You hated him rum-drunk. He thought he was invincible. He upended tables and jumped off balconies. Once he left you freezing on a beach in Chile to chase strays along the mile-stretch of volcanic rock out into the Pacific. You watched him push two dogs into the water. When he came back he was chilled to the bone and soaked, his arm bearing the six-inch crescent of a mutt’s last nerve. He didn’t remember any of it in the morning, and kept asking you why you were so angry.
The truth is you’d both betrayed the other, both taken the tender gift of the other’s heart and broken it, and not even tearing it between your hands, looking it dead on, but as cowards: as if the heart could be carried in an open bag, and then left carelessly on top and let to tumble, unwatched, under a bench at a bus station, where you might claim never to even have known it was there.

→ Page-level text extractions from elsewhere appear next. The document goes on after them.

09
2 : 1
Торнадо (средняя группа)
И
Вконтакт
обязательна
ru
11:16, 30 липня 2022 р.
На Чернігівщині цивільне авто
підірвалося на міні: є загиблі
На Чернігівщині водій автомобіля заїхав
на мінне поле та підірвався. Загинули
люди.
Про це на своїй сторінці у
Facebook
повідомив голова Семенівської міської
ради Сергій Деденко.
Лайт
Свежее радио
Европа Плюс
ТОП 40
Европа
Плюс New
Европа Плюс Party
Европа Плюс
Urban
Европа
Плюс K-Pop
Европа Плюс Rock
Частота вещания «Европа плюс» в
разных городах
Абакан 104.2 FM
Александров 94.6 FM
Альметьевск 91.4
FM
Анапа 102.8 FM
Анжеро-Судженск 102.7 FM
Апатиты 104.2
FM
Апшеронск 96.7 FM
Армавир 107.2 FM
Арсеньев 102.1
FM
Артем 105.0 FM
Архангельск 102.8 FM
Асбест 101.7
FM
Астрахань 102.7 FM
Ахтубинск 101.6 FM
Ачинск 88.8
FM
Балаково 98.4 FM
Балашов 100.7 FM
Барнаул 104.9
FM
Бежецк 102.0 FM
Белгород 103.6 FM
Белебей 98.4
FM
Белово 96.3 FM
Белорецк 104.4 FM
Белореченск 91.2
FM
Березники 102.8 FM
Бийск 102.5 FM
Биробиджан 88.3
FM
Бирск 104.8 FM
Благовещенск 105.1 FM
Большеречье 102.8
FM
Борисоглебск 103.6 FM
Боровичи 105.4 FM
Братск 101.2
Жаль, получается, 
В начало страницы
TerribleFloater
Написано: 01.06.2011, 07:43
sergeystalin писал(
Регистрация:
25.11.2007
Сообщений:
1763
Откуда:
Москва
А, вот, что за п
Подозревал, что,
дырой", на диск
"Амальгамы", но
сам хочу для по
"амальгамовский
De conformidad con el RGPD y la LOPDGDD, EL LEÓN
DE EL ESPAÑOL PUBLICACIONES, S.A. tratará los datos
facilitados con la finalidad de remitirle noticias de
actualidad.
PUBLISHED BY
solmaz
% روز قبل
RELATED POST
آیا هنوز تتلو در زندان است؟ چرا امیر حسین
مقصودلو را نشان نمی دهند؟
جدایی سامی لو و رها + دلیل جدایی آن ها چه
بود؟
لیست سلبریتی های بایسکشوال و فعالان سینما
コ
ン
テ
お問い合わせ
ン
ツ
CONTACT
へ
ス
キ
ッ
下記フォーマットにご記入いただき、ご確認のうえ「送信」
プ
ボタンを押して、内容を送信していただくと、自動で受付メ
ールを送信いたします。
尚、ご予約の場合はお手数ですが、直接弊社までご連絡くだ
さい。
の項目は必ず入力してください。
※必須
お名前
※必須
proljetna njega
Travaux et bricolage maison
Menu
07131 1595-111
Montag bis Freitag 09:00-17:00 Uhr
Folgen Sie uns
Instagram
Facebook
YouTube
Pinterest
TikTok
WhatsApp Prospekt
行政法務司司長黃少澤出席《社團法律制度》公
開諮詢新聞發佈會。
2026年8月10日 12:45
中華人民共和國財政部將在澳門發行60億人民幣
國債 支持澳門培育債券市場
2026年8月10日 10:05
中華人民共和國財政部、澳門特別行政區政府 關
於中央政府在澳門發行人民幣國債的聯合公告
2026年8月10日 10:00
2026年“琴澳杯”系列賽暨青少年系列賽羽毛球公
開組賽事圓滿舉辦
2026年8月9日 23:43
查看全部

You can hear the music clearly now: it’s Marvin Gaye, fucking Let’s Get it On, and you almost laugh out loud and then immediately feel sick. He’s heard it too, and you know you’re both remembering the same thing, both excited and embarrassed at the same time. You imagine reaching out and taking his wrist in your hand, twisting it until the bone snaps. You imagine peeling off the small patch of chapped skin on his bottom lip with your teeth. You remember the way he would pull you into his lap and fist his hand past your waistband, no matter what you were wearing, ruining so many of your clothes. You look into his eyes and can see the half-smile dent he’d made in the wall above your bed the Halloween you’d pressed him about her until he’d hurled a bowl of popcorn over your heads. How you’d spent the rest of the night sobbing and holding each other and telling him over and over, that you were so sorry.
The track changes. All you can hear is “sugar” sung in that low plea that could make it any song on the whole album. You close your eyes, try to catch it. You’re not even surprised to feel Javi’s fist push past your waist, the hand closed, so that even if he’s trying to hug you, you know he wouldn’t be sorry at all if you fell from the force of it. It’s a test and an invitation, and you know he’s going to let you decide the narrative of his action. Ah, ah baby let us, ah, tell me what you missed. You open your eyes, see the hard look of his jaw.
Come here, sugar, and get to this.
The bench bucks when you make your move.